* Action item
Print each entry in full, word for word, with no pictures in the result.

Records provided Block Start

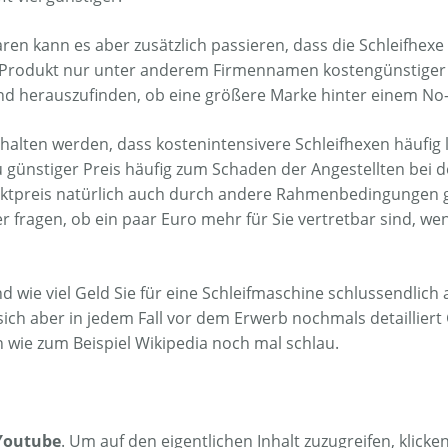
n kann es aber zusätzlich passieren, dass die Schleifhexe 
 Produkt nur unter anderem Firmennamen kostengünstiger ve
nd herauszufinden, ob eine größere Marke hinter einem No-
halten werden, dass kostenintensivere Schleifhexen häufig 
zu günstiger Preis häufig zum Schaden der Angestellten bei
uktpreis natürlich auch durch andere Rahmenbedingungen ge
her fragen, ob ein paar Euro mehr für Sie vertretbar sind,
und wie viel Geld Sie für eine Schleifmaschine schlussendli
ch aber in jedem Fall vor dem Erwerb nochmals detaillier
n wie zum Beispiel Wikipedia noch mal schlau.
Youtube
. Um auf den eigentlichen Inhalt zuzugreifen, klicke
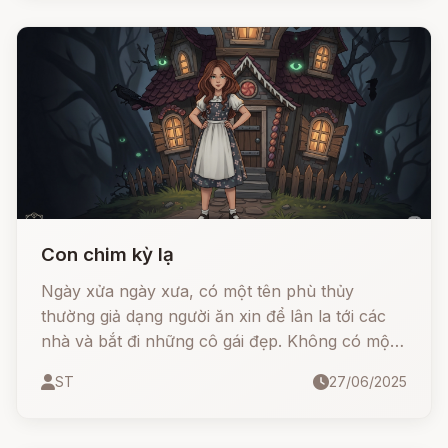
Con chim kỳ lạ
Ngày xửa ngày xưa, có một tên phù thủy
thường giả dạng người ăn xin để lân la tới các
nhà và bắt đi những cô gái đẹp. Không có một
ai biết các cô bị đem đi đâu, chỉ biết chẳng có
ST
27/06/2025
cô nào trở về.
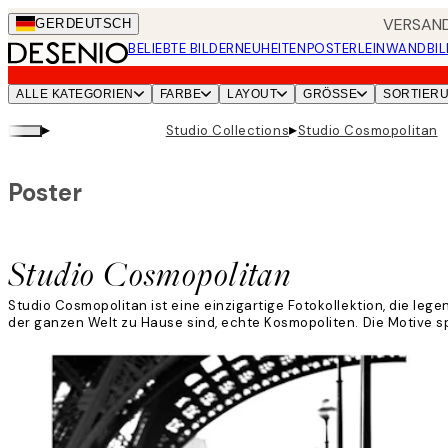
Skip
VERSAND
GER
DEUTSCH
to
BELIEBTE BILDER
NEUHEITEN
POSTER
LEINWANDBIL
main
content.
ALLE KATEGORIEN
FARBE
LAYOUT
GRÖSSE
SORTIER
▸
▸
Studio Collections
Studio Cosmopolitan
Poster
Studio Cosmopolitan
Studio Cosmopolitan ist eine einzigartige Fotokollektion, die leg
der ganzen Welt zu Hause sind, echte Kosmopoliten. Die Motive sp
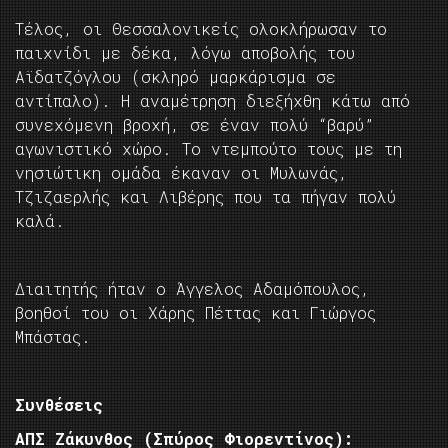
Τέλος, οι Θεσσαλονικείς ολοκλήρωσαν το
παιχνίδι με δέκα, λόγω αποβολής του
Αϊδατζόγλου (σκληρό μαρκάρισμα σε
αντίπαλο). Η αναμέτρηση διεξήχθη κάτω από
συνεχόμενη βροχή, σε έναν πολύ “βαρύ”
αγωνιστικό χώρο. Το ντεμπούτο τους με τη
νησιώτικη ομάδα έκαναν οι Μυλωνάς,
Τζιζαερλής και Λιβέρης που τα πήγαν πολύ
καλά.
Διαιτητής ήταν ο Άγγελος Αδαμόπουλος,
βοηθοί του οι Χάρης Πέττας και Γιώργος
Μπάστας.
Συνθέσεις
ΑΠΣ Ζάκυνθος (Σπύρος Φιορεντίνος):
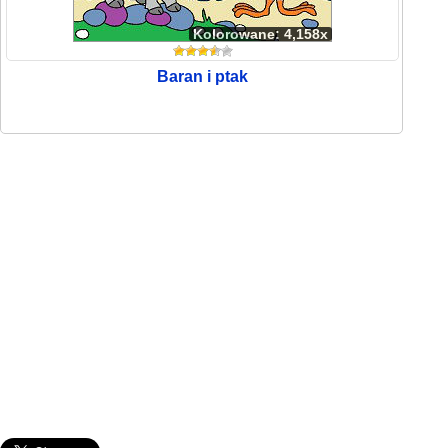
Kolorowane: 4,158x
Baran i ptak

Records provided Block End

* Output below
n kann es aber zusätzlich passieren, dass die Schleifhexe 
 Produkt nur unter anderem Firmennamen kostengünstiger ve
nd herauszufinden, ob eine größere Marke hinter einem No-
halten werden, dass kostenintensivere Schleifhexen häufig 
zu günstiger Preis häufig zum Schaden der Angestellten bei
uktpreis natürlich auch durch andere Rahmenbedingungen ge
her fragen, ob ein paar Euro mehr für Sie vertretbar sind,
und wie viel Geld Sie für eine Schleifmaschine schlussendli
ch aber in jedem Fall vor dem Erwerb nochmals detaillier
n wie zum Beispiel Wikipedia noch mal schlau.
Youtube
. Um auf den eigentlichen Inhalt zuzugreifen, klicke
Con chim kỳ lạ
Ngày xửa ngày xưa, có một tên phù thủy
thường giả dạng người ăn xin để lân la tới các
nhà và bắt đi những cô gái đẹp. Không có một
ai biết các cô bị đem đi đâu, chỉ biết chẳng có
ST
27/06/2025
cô nào trở về.
Skip
VERSAND
GER
DEUTSCH
to
BELIEBTE BILDER
NEUHEITEN
POSTER
LEINWANDBIL
main
content.
ALLE KATEGORIEN
FARBE
LAYOUT
GRÖSSE
SORTIER
▸
▸
Studio Collections
Studio Cosmopolitan
Poster
Studio Cosmopolitan
Studio Cosmopolitan ist eine einzigartige Fotokollektion, die leg
der ganzen Welt zu Hause sind, echte Kosmopoliten. Die Motive sp
Τέλος, οι Θεσσαλονικείς ολοκλήρωσαν το
παιχνίδι με δέκα, λόγω αποβολής του
Αϊδατζόγλου (σκληρό μαρκάρισμα σε
αντίπαλο). Η αναμέτρηση διεξήχθη κάτω από
συνεχόμενη βροχή, σε έναν πολύ “βαρύ”
αγωνιστικό χώρο. Το ντεμπούτο τους με τη
νησιώτικη ομάδα έκαναν οι Μυλωνάς,
Τζιζαερλής και Λιβέρης που τα πήγαν πολύ
καλά.
Διαιτητής ήταν ο Άγγελος Αδαμόπουλος,
βοηθοί του οι Χάρης Πέττας και Γιώργος
Μπάστας.
Συνθέσεις
ΑΠΣ Ζάκυνθος (Σπύρος Φιορεντίνος):
Kolorowane: 4,158x
Baran i ptak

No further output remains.